The investigators concluded that the use of the MGuard Prime stent is feasible and safe and could be also effective in achieving myocardial reperfusion in STEMI patients undergoing primary PCI. InspireMD first announced the IMOS PRIME findings in May 2014, before they were presented at the 2014 EuroPCR conference in Paris, France.
As summarized in Catheterization and Cardiovascular Interventions, the IMOS Prime study enrolled consecutive STEMI patients meeting the inclusion criteria and undergoing primary PCI. The primary endpoint was major adverse cardiac events (MACE) at 30 days, defined as the composite of cardiac death, myocardial infarction (Q wave and non-Q wave), or target lesion revascularization (PCI or coronary artery bypass graft). Secondary endpoints included device success, lesion success, and postprocedural reperfusion outcomes: thrombolysis in myocardial infarction (TIMI) flow and ST-segment elevation resolution (STR).

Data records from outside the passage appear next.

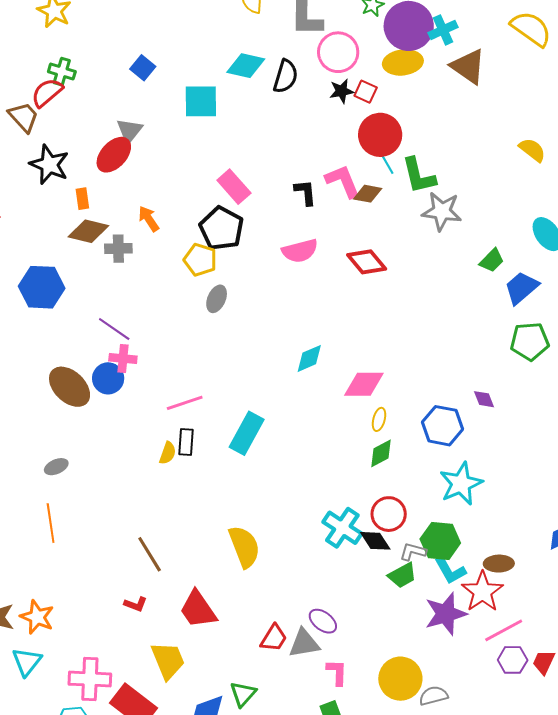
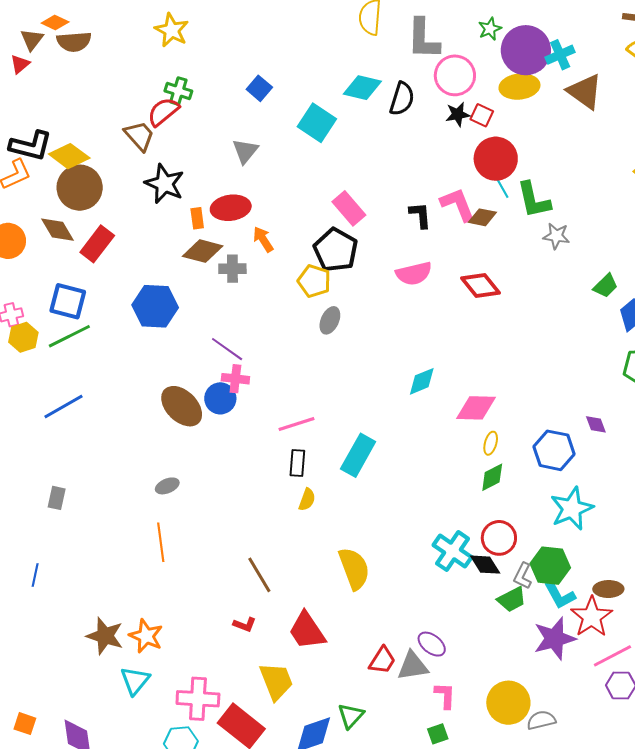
cyan square: (201, 101) -> (317, 123), turned 33
red ellipse: (114, 155) -> (231, 208), moved, turned 39
gray star: (442, 211) -> (556, 236), size x0.7
yellow semicircle: (168, 453) -> (307, 500), moved
gray L-shape: (413, 552) -> (523, 576), turned -80

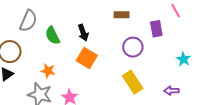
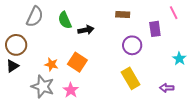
black arrow: (83, 33) -> (86, 30), turned -84
green semicircle: (52, 35) -> (65, 20), moved
orange square: (87, 58) -> (77, 62), moved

A total of 97 patients (62 years, 77% men) were included. Symptom-to-catheterization-lab time was 238 minutes. Device and lesion success were 100%. Final TIMI-3 flow was achieved in 91.8% of patients, and STR was > 50% in 87% of patients. The investigators reported that MACE at 30 days was 2.2%, which consisted of one case of target vessel myocardial infarction (TVMI) and one case of non–TVMI.